* [TASK DESCRIPTION]:
Go through the data below and copy each line where the word "online" occurs.

Transcribed page contents:
++++
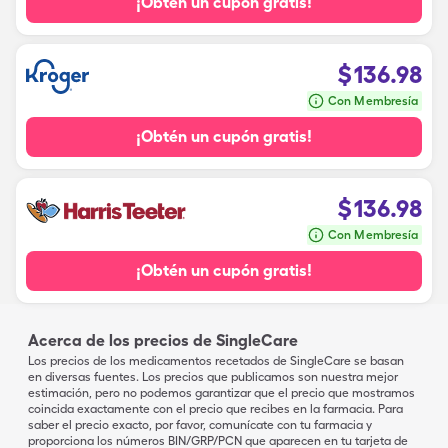
¡Obtén un cupón gratis!
$
136.98
Con Membresía
¡Obtén un cupón gratis!
$
136.98
Con Membresía
¡Obtén un cupón gratis!
Acerca de los precios de SingleCare
Los precios de los medicamentos recetados de SingleCare se basan
en diversas fuentes. Los precios que publicamos son nuestra mejor
estimación, pero no podemos garantizar que el precio que mostramos
coincida exactamente con el precio que recibes en la farmacia. Para
saber el precio exacto, por favor, comunícate con tu farmacia y
proporciona los números BIN/GRP/PCN que aparecen en tu tarjeta de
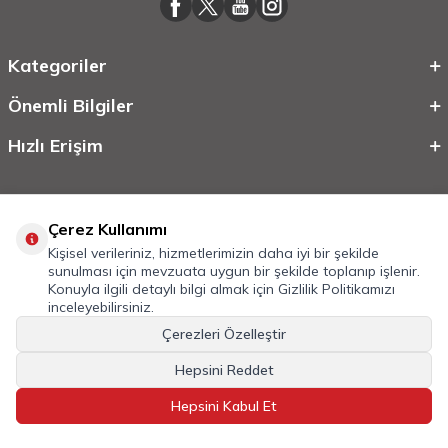
Kategoriler
Önemli Bilgiler
Hızlı Erişim
Çerez Kullanımı
Kişisel verileriniz, hizmetlerimizin daha iyi bir şekilde
sunulması için mevzuata uygun bir şekilde toplanıp işlenir.
Konuyla ilgili detaylı bilgi almak için
Gizlilik Politikamızı
inceleyebilirsiniz.
©
2026
Tüm Hakkı Saklıdır.
Mobilcadde.com
Çerezleri Özelleştir
T
-Soft
E-Ticaret
Sistemleriyle Hazırlanmıştır.
Hepsini Reddet
Hepsini Kabul Et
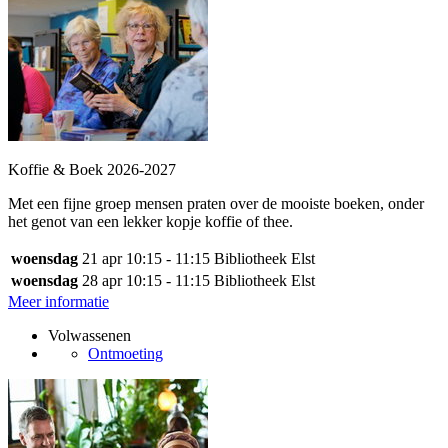
Koffie & Boek 2026-2027
Met een fijne groep mensen praten over de mooiste boeken, onder
het genot van een lekker kopje koffie of thee.
woensdag
21 apr
10:15 - 11:15
Bibliotheek Elst
woensdag
28 apr
10:15 - 11:15
Bibliotheek Elst
Meer informatie
Volwassenen
Ontmoeting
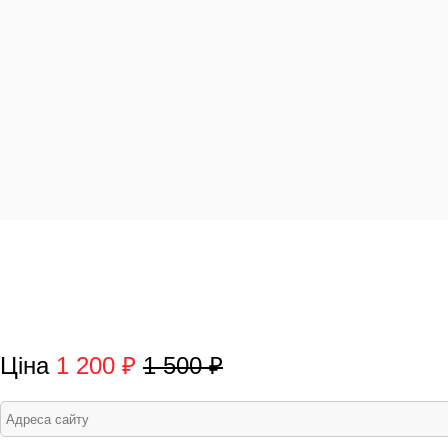
Ціна
1 200 ₽
1 500 ₽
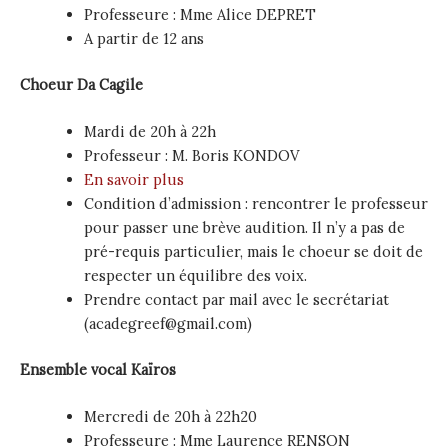
Professeure : Mme Alice DEPRET
A partir de 12 ans
Choeur Da Cagile
Mardi de 20h à 22h
Professeur : M. Boris KONDOV
En savoir plus
Condition d’admission : rencontrer le professeur
pour passer une brève audition. Il n’y a pas de
pré-requis particulier, mais le choeur se doit de
respecter un équilibre des voix.
Prendre contact par mail avec le secrétariat
(acadegreef@gmail.com)
Ensemble vocal Kaïros
Mercredi de 20h à 22h20
Professeure : Mme Laurence RENSON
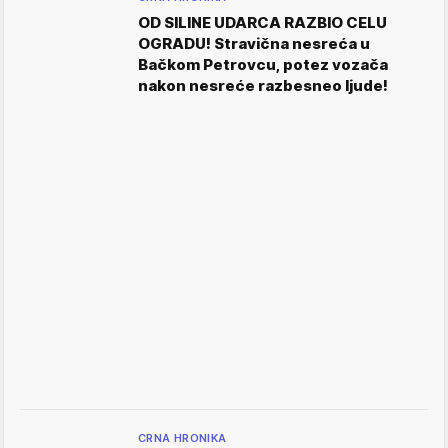
OD SILINE UDARCA RAZBIO CELU
OGRADU! Stravična nesreća u
Bačkom Petrovcu, potez vozača
nakon nesreće razbesneo ljude!
CRNA HRONIKA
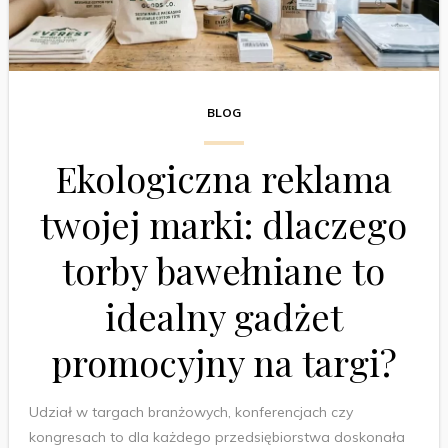
BLOG
Ekologiczna reklama
twojej marki: dlaczego
torby bawełniane to
idealny gadżet
promocyjny na targi?
Udział w targach branżowych, konferencjach czy
kongresach to dla każdego przedsiębiorstwa doskonała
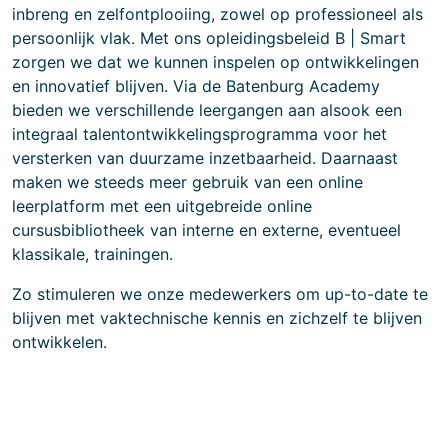
inbreng en zelfontplooiing, zowel op professioneel als
persoonlijk vlak. Met ons opleidingsbeleid B | Smart
zorgen we dat we kunnen inspelen op ontwikkelingen
en innovatief blijven. Via de Batenburg Academy
bieden we verschillende leergangen aan alsook een
integraal talentontwikkelingsprogramma voor het
versterken van duurzame inzetbaarheid. Daarnaast
maken we steeds meer gebruik van een online
leerplatform met een uitgebreide online
cursusbibliotheek van interne en externe, eventueel
klassikale, trainingen.
Zo stimuleren we onze medewerkers om up-to-date te
blijven met vaktechnische kennis en zichzelf te blijven
ontwikkelen.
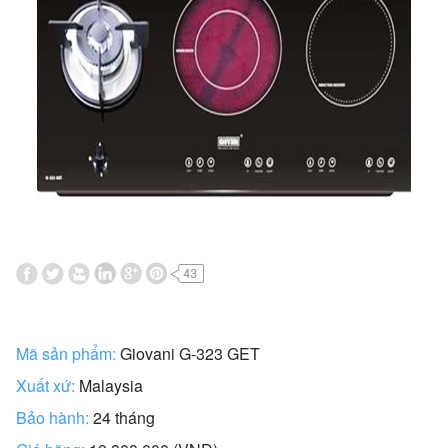
Mã sản phẩm:
Giovani G-323 GET
Xuất xứ:
Malaysia
Bảo hành:
24 tháng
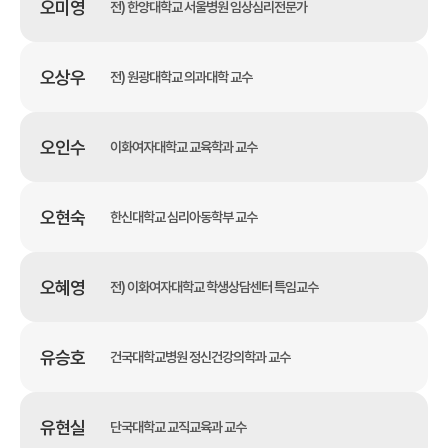
오미영
전) 한양대학교 서울병원 임상심리전문가
오상우
전) 원광대학교 의과대학 교수
오인수
이화여자대학교 교육학과 교수
오현숙
한신대학교 심리아동학부 교수
오혜영
전) 이화여자대학교 학생상담센터 특임교수
유승호
건국대학교병원 정신건강의학과 교수
유현실
단국대학교 교직교육과 교수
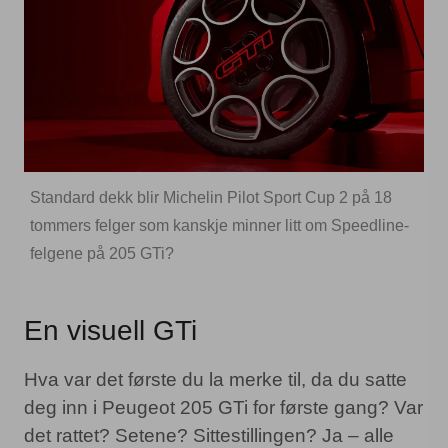
Standard dekk blir Michelin Pilot Sport Cup 2 på 18
tommers felger som kanskje minner litt om Speedline-
felgene på 205 GTi?
En visuell GTi
Hva var det første du la merke til, da du satte
deg inn i Peugeot 205 GTi for første gang? Var
det rattet? Setene? Sittestillingen? Ja – alle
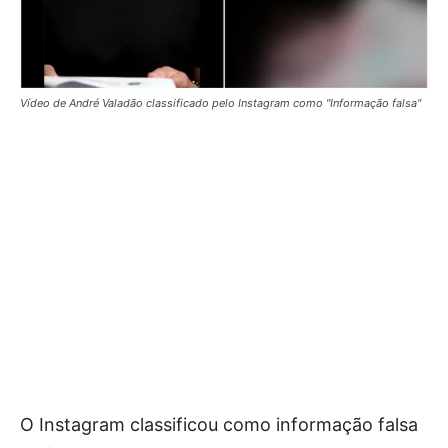
Vídeo de André Valadão classificado pelo Instagram como "Informação falsa"
O Instagram classificou como informação falsa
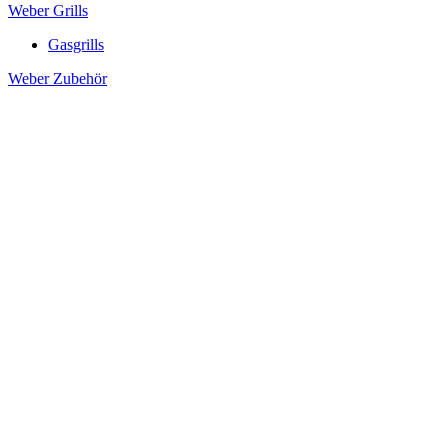
Weber Grills
Gasgrills
Weber Zubehör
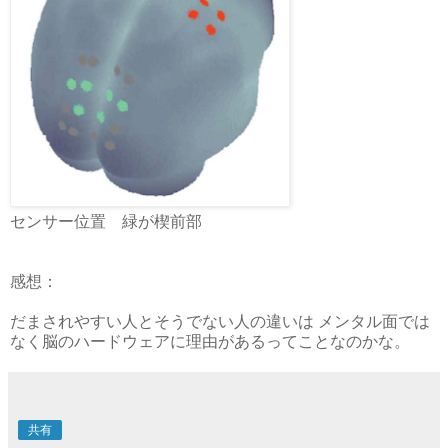
センサー位置 緑が楔前部
感想：
だまされやすい人とそうでない人の違いは メンタル面では
なく脳のハードウェアに理由があるってことなのかな。
共有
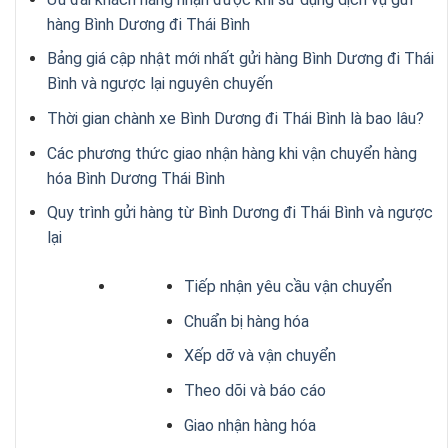
hàng Bình Dương đi Thái Bình
Bảng giá cập nhật mới nhất gửi hàng Bình Dương đi Thái
Bình và ngược lại nguyên chuyến
Thời gian chành xe Bình Dương đi Thái Bình là bao lâu?
Các phương thức giao nhận hàng khi vận chuyển hàng
hóa Bình Dương Thái Bình
Quy trình gửi hàng từ Bình Dương đi Thái Bình và ngược
lại
Tiếp nhận yêu cầu vận chuyển
Chuẩn bị hàng hóa
Xếp dỡ và vận chuyển
Theo dõi và báo cáo
Giao nhận hàng hóa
++++
* [ANSWER BOX]:
maken we steeds meer gebruik van een online
leerplatform met een uitgebreide online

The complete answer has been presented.